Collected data
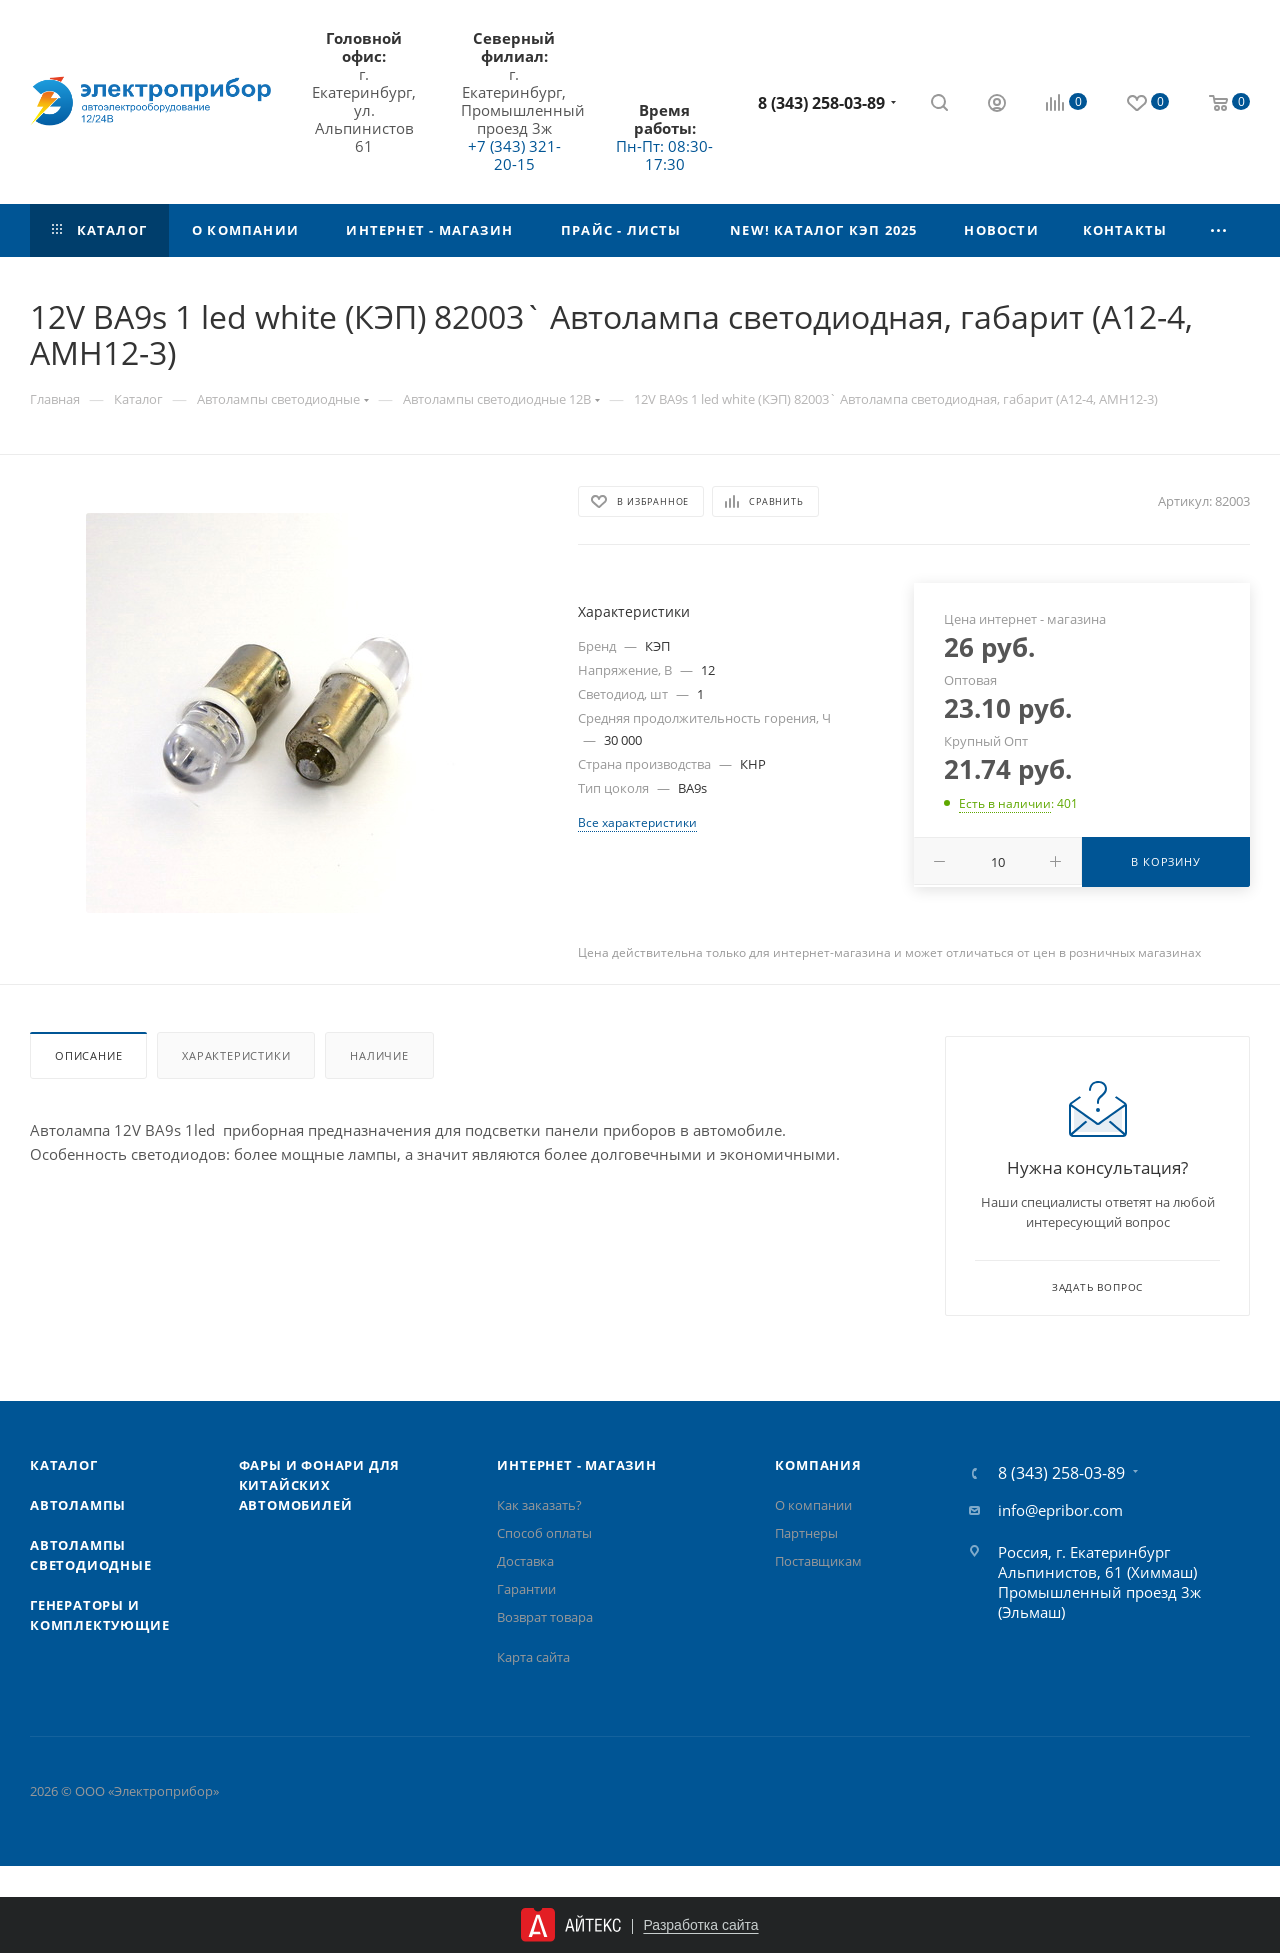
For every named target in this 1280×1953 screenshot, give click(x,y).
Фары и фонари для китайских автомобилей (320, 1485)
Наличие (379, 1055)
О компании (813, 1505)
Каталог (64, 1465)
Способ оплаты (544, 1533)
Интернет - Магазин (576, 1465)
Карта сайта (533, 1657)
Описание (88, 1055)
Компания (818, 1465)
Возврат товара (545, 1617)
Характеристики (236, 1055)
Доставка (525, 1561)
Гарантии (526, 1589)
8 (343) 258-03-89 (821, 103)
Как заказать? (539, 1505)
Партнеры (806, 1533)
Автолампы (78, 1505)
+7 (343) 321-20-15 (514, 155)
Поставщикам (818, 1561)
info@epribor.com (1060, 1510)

Work required — Every entry, word for word: repeat it, but skip the images.

Problem solution —
For every named target in this 1280×1953 screenshot, give click(x,y).
Фары и фонари для китайских автомобилей (320, 1485)
Наличие (379, 1055)
О компании (813, 1505)
Каталог (64, 1465)
Способ оплаты (544, 1533)
Интернет - Магазин (576, 1465)
Карта сайта (533, 1657)
Описание (88, 1055)
Компания (818, 1465)
Возврат товара (545, 1617)
Характеристики (236, 1055)
Доставка (525, 1561)
Гарантии (526, 1589)
8 (343) 258-03-89 (821, 103)
Как заказать? (539, 1505)
Партнеры (806, 1533)
Автолампы (78, 1505)
+7 (343) 321-20-15 (514, 155)
Поставщикам (818, 1561)
info@epribor.com (1060, 1510)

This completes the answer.